COVID-19 has transformed the world. It has exerted a substantial negative impact on the health and socio-economic structures of countries across the globe. The mitigating measures such as quarantine, isolation, curfews, closure of entertainment joints have obviously brought with them the disruption of daily life as well as loss of income for many vulnerable people and communities, laying ground for negative health outcomes around the world. The WHO has warned of a rise in depression, suicide and substance use in the coming years.
Alcohol prevention and control as part of pandemic response
In response to the Presidential Directive, the National Authority for the Campaign Against Alcohol and Drug Abuse (NACADA), welcomed directive but informed proprietors of bars, eateries, restaurants and wines and spirits that the Authority shall coordinate multi-agencies to ensure that only those premises that meet the requirements of the Alcoholic Drinks Control Act, 2010 shall be allowed to operate. NACADA Chief Executive Officer, Mr. Victor Okioma, warned off license premises to stop flouting the law by dispensing at site. They should only sell take-away alcohol as no patrons are allowed to consume alcohol on site.
The country can not afford for the health facilities to be burdened with avoidable alcohol-related injuries and disease.”Caroline Kahiu
As the Kenya attempts to return to normalcy with the relaxation of lockdown measures, there is need for collective and individual responsibility to avoid a spike in COVID-19 cases and loss of lives unnecessarily through driving under the influence of alcohol and its road carnage. The lifting of the ban on the sale of alcoholic beverages and closure of outlets by 10pm does not mean that the country can now afford for the health facilities to be burdened with avoidable alcohol-related injuries and disease.

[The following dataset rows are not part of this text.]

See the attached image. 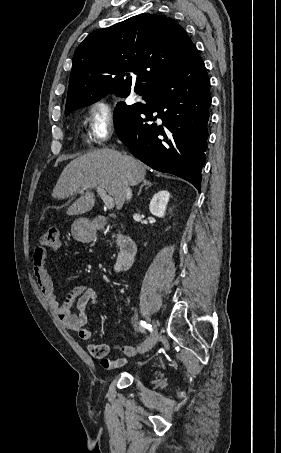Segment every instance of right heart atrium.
Here are the masks:
<instances>
[{
  "mask_svg": "<svg viewBox=\"0 0 281 453\" xmlns=\"http://www.w3.org/2000/svg\"><path fill=\"white\" fill-rule=\"evenodd\" d=\"M117 121L112 110L103 102L97 101L92 103L87 110V127L88 136L91 140L102 143L108 140L114 132ZM108 155L105 152H97L92 155L96 161L106 159ZM108 169L113 172L120 170L119 159L115 156H110Z\"/></svg>",
  "mask_w": 281,
  "mask_h": 453,
  "instance_id": "obj_1",
  "label": "right heart atrium"
}]
</instances>
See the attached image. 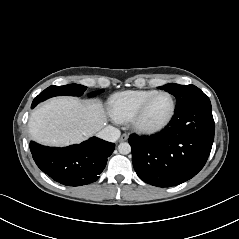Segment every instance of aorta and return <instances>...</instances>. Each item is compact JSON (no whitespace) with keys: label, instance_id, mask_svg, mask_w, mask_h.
<instances>
[{"label":"aorta","instance_id":"762f6f07","mask_svg":"<svg viewBox=\"0 0 239 239\" xmlns=\"http://www.w3.org/2000/svg\"><path fill=\"white\" fill-rule=\"evenodd\" d=\"M118 151L123 155L129 154L131 152V146L127 142H122L118 145Z\"/></svg>","mask_w":239,"mask_h":239}]
</instances>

The resumption of alcohol sales has resulted in preventable loss of lives.”Caroline Kahiu
Based on police reports, evidence is clear that the resumption of alcohol sales has resulted in preventable loss of lives. This trend is projected to increase as we approach the festive season unless remedial actions are taken. Preventive actions could include the alcohol policy best buys, public education and mass media campaigns on the adverse effects of DUI, multi-agency surveillance to check the level of compliance with existing laws, guidelines and protocols as well as individual responsibility to avoid unnecessary loss of lives through road carnage and alcohol related injuries.